*INFORMATION SHOWN:*
##############################
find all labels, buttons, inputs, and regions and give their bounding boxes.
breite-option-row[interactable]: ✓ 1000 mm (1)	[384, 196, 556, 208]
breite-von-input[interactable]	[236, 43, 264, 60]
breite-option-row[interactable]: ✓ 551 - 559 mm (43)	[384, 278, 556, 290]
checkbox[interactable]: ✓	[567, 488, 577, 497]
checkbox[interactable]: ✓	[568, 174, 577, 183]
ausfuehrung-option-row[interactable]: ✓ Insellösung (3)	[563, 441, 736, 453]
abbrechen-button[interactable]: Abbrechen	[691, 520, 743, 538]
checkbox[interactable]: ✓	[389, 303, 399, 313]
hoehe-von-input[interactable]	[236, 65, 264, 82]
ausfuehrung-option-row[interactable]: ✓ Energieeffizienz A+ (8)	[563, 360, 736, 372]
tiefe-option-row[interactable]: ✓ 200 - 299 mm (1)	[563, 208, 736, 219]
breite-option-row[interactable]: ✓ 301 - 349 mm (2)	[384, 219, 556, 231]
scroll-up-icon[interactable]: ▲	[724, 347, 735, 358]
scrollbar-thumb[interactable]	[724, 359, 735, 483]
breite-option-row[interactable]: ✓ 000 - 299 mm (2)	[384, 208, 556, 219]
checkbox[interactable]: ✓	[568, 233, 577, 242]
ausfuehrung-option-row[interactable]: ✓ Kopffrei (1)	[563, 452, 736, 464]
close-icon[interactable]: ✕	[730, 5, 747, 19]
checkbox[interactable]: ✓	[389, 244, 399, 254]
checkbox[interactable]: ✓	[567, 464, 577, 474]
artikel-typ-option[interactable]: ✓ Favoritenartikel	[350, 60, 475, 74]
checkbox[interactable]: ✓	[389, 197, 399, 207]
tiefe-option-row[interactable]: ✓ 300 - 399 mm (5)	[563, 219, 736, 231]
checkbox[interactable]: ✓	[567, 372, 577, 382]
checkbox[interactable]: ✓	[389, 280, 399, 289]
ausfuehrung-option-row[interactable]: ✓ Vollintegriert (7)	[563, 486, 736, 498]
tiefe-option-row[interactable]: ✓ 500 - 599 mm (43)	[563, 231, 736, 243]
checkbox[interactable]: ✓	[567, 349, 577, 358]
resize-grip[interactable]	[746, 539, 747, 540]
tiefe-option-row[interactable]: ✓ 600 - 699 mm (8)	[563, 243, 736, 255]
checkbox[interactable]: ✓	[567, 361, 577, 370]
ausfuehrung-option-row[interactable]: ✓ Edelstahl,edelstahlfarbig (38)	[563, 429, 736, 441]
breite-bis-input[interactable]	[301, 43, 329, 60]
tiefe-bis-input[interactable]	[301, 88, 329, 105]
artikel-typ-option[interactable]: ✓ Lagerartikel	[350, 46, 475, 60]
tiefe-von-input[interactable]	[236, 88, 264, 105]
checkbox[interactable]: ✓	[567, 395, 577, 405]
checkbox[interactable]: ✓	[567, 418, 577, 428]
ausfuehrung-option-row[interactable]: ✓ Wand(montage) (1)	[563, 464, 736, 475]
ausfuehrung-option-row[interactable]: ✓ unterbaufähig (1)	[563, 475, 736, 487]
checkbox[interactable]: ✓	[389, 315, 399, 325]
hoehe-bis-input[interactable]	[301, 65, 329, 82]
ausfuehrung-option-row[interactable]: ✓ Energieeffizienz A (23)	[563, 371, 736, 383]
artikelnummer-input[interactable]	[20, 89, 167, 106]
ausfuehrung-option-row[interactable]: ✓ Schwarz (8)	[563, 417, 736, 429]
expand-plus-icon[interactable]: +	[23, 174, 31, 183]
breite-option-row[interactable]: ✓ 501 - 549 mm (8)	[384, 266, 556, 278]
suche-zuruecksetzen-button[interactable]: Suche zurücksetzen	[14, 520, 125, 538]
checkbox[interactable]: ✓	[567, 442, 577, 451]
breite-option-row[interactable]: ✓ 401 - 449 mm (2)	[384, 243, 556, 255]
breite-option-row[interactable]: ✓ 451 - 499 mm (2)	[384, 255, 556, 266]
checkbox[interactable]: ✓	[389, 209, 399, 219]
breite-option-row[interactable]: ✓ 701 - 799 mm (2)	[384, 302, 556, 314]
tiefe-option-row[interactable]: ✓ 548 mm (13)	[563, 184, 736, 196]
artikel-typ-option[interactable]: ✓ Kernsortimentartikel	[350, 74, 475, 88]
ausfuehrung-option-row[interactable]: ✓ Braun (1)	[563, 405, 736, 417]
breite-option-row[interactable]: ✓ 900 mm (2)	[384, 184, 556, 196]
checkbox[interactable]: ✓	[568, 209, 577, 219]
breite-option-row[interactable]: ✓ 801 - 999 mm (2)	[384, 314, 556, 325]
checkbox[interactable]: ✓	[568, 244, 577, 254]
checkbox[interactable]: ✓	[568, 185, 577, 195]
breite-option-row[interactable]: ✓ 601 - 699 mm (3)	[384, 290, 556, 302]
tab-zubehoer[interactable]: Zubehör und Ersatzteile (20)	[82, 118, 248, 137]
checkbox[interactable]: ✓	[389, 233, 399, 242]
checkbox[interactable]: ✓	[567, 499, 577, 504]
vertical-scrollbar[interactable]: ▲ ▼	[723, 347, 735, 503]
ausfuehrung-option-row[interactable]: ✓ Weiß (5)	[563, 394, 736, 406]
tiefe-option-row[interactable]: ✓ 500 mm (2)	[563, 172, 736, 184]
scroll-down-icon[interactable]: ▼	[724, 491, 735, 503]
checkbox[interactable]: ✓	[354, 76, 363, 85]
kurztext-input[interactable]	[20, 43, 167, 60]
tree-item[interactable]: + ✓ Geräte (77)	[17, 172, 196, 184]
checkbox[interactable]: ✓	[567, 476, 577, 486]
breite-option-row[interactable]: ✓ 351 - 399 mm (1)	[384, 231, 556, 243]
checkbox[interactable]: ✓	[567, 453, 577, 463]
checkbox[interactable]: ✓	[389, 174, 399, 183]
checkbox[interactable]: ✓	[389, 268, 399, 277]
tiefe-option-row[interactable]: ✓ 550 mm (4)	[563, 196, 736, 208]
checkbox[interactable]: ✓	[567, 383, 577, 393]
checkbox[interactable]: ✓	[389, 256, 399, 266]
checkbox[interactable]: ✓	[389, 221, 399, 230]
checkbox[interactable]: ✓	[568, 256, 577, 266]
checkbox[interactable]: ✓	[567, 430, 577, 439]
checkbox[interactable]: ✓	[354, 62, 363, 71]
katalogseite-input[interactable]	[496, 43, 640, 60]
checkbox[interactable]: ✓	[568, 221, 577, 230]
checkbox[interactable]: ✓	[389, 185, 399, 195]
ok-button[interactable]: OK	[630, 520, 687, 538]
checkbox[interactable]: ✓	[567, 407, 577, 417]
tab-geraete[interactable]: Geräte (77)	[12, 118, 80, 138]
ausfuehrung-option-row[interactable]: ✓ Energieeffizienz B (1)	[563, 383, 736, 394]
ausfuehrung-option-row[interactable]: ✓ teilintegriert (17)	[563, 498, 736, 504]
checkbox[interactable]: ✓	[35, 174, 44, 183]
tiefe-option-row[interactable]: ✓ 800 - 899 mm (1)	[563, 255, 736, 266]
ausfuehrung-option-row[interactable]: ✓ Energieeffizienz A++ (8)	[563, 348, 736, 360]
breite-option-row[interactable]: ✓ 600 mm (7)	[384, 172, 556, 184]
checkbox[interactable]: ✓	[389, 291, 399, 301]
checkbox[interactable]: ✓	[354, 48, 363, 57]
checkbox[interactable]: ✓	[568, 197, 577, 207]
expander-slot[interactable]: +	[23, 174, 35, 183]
##############################
*WHAT IS REQUIRED:* Which lines of the listing above hold the word "icon"? Copy each of them.

*EXERCISE SOLUTION:*
scroll-up-icon[interactable]: ▲	[724, 347, 735, 358]
close-icon[interactable]: ✕	[730, 5, 747, 19]
expand-plus-icon[interactable]: +	[23, 174, 31, 183]
scroll-down-icon[interactable]: ▼	[724, 491, 735, 503]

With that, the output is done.